Is he extremely jealous of your relationship with others? Is he critical and often says mean spirited things? Does he get easily agitated? Does he insist on having everything his way,and doesn’t seem to care about your opinion? This is the portrait of a control freak. Stay away from him.
Is he a momma’s boy? I discussed the momma’s boy in depth in a previous article. To summarize, let’s just say you will never be first in his life. In spite of the fact he needs to be dedicated to you, mommy will always outrank you. You might think he will change when you get married, but chances are extremely thin that he will.

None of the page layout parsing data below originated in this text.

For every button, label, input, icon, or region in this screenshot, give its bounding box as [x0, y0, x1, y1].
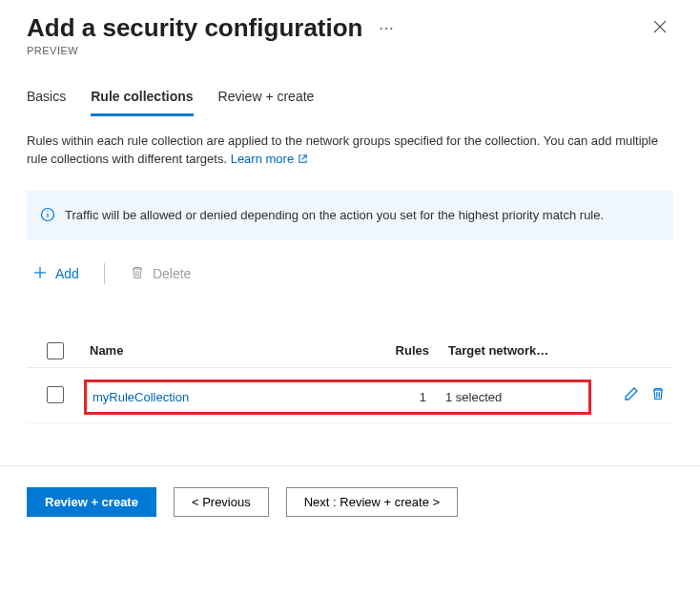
previous-button[interactable]: < Previous [174, 487, 269, 517]
footer-bar: Review + create < Previous Next : Review… [0, 465, 700, 538]
preview-badge: PREVIEW [27, 45, 400, 56]
edit-icon[interactable] [624, 386, 639, 404]
delete-label: Delete [153, 266, 191, 281]
add-button[interactable]: Add [27, 259, 85, 289]
info-icon [40, 207, 55, 225]
tab-basics[interactable]: Basics [27, 83, 66, 116]
plus-icon [32, 265, 48, 283]
more-actions-icon[interactable]: ⋯ [373, 13, 400, 43]
panel-header: Add a security configuration ⋯ PREVIEW [27, 13, 673, 56]
tab-strip: Basics Rule collections Review + create [27, 83, 673, 117]
add-label: Add [55, 266, 79, 281]
rule-collections-table: Name Rules Target network… myRuleCollect… [27, 335, 673, 423]
svg-point-4 [47, 211, 48, 212]
target-cell: 1 selected [445, 390, 588, 404]
table-row: myRuleCollection 1 1 selected [27, 368, 673, 423]
tab-review-create[interactable]: Review + create [218, 83, 315, 116]
highlighted-row-region: myRuleCollection 1 1 selected [84, 380, 591, 415]
learn-more-link[interactable]: Learn more [231, 152, 308, 166]
info-text: Traffic will be allowed or denied depend… [65, 206, 604, 225]
description-body: Rules within each rule collection are ap… [27, 133, 658, 166]
rule-count-cell: 1 [360, 390, 445, 404]
column-header-rules[interactable]: Rules [362, 343, 448, 358]
review-create-button[interactable]: Review + create [27, 487, 156, 517]
trash-icon [130, 265, 145, 283]
delete-button[interactable]: Delete [124, 259, 196, 289]
column-header-target[interactable]: Target network… [448, 343, 591, 358]
tab-rule-collections[interactable]: Rule collections [91, 83, 193, 116]
row-checkbox[interactable] [47, 386, 64, 403]
page-title: Add a security configuration [27, 13, 363, 43]
rule-collection-name-link[interactable]: myRuleCollection [93, 390, 189, 404]
column-header-name[interactable]: Name [84, 343, 362, 358]
toolbar-divider [104, 263, 105, 284]
table-header-row: Name Rules Target network… [27, 335, 673, 368]
info-box: Traffic will be allowed or denied depend… [27, 191, 673, 240]
select-all-checkbox[interactable] [47, 342, 64, 359]
external-link-icon [298, 152, 308, 170]
next-button[interactable]: Next : Review + create > [286, 487, 458, 517]
table-toolbar: Add Delete [27, 259, 673, 289]
delete-row-icon[interactable] [650, 386, 666, 404]
description-text: Rules within each rule collection are ap… [27, 133, 673, 170]
close-icon[interactable] [647, 13, 673, 43]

Is he financially responsible? You need to know what financial shape he is in before you walk down the aisle. You don’t want to find out after the wedding that he is behind in payments on the $8,000 in credit card dept he owes and his $68,000 in student loans, or that his car is just days away from being snatched and towed by the repo man. This is not a good way to start a marriage, and a sign of possible (actually very likely) financial misbehavior. I recommend asking for a copy of his credit report. You can casually bring it up by saying something like “I’m ordering my Credit report, when was the last time you looked at yours? Let’s order then together so we can see what we need to work on before we take our relationship forward.” Or something like that. Be creative. If he balks at the idea, he probably has something to hide.
Does he seem to care more about his career and position than you? Some men are overachievers (others like to think of themselves as such), and feel that getting married is merely a necessary occurrence that will make them a well rounded, respected individual. Here’s a glimpse into the future with this guy as your husband. He comes home from work, grabs the TV remote and says little, if anything to you and your children. You will be constantly trying to get him to open up and he will be constantly shutting you out. Regardless of your plea to him to communicate and at least tell you how his day was, he will fell no obligation to do so. He makes money to put a nice roof over your head, put the kids in private school, and take vacations at the family lake house every summer. Isn’t that enough? he asks himself. You and I both know it will not be enough. If you man seems emotionally reclusive, do not marry him. You will be his roommate, nor his wife.
Marriage is about sharing your lives together. The ups the downs, the triumphs, the defeats. Choose wisely who you plan to share your life with. If your instincts alert you to something that does not seem right about your boyfriend, pay attention to them. Don’t marry the wrong guy because you’re tired of waiting. Marrying the wrong man will be a lot more stressful than being single.